In the records below, find the line that contains "Karin por cinco años: diputada Paulina" and the line that contains "en visita de Subdirectora de INDAP". Set down exactly those lines and every line between them, and nothing more.

___ THE DATA ___

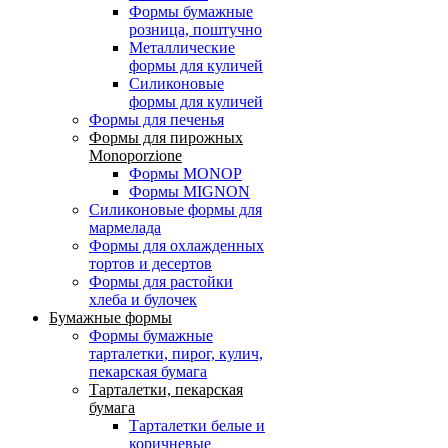
Формы бумажные
розница, поштучно
Металлические
формы для куличей
Силиконовые
формы для куличей
Формы для печенья
Формы для пирожных
Monoporzione
Формы MONOP
Формы MIGNON
Силиконовые формы для
мармелада
Формы для oхлажденных
тортов и десертов
Формы для растойки
хлеба и булочек
Бумажные формы
Формы бумажные
тарталетки, пирог, кулич,
пекарская бумага
Тарталетки, пекарская
бумага
Тарталетки белые и
коричневые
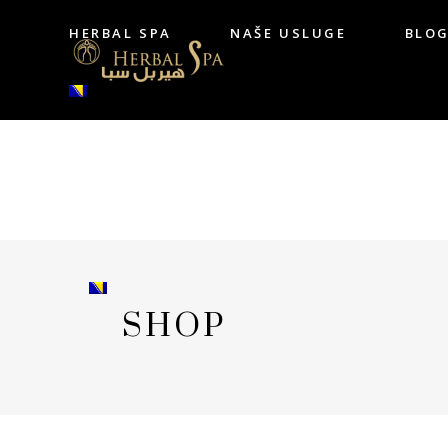
HERBAL SPA
NAŠE USLUGE
BLO
HERBAL SPA
NAŠE USLUGE
BL
SHOP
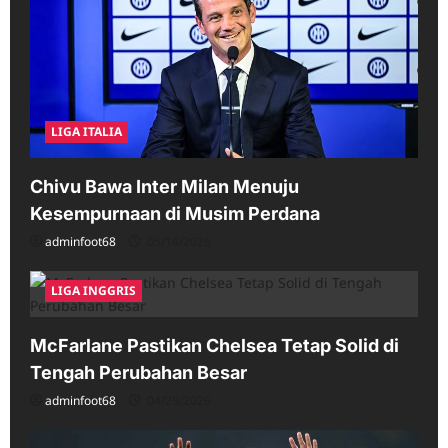
LIGA ITALIA
Chivu Bawa Inter Milan Menuju
Kesempurnaan di Musim Perdana
adminfoot68
05/16/2026
LIGA INGGRIS
McFarlane Pastikan Chelsea Tetap Solid di
Tengah Perubahan Besar
adminfoot68
04/25/2026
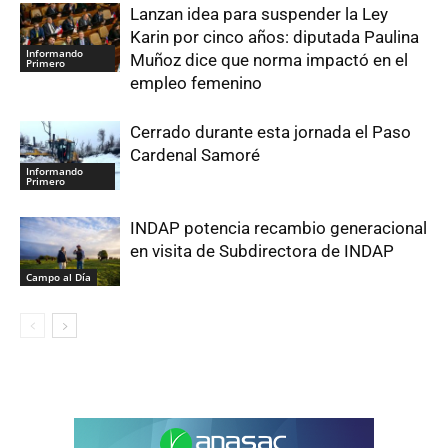
Lanzan idea para suspender la Ley
Karin por cinco años: diputada Paulina
Informando
Muñoz dice que norma impactó en el
Primero
empleo femenino
Cerrado durante esta jornada el Paso
Cardenal Samoré
Informando
Primero
INDAP potencia recambio generacional
en visita de Subdirectora de INDAP
Campo al Día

___

> **OUTPUT OF THE TASK**
Karin por cinco años: diputada Paulina
Informando
Muñoz dice que norma impactó en el
Primero
empleo femenino
Cerrado durante esta jornada el Paso
Cardenal Samoré
Informando
Primero
INDAP potencia recambio generacional
en visita de Subdirectora de INDAP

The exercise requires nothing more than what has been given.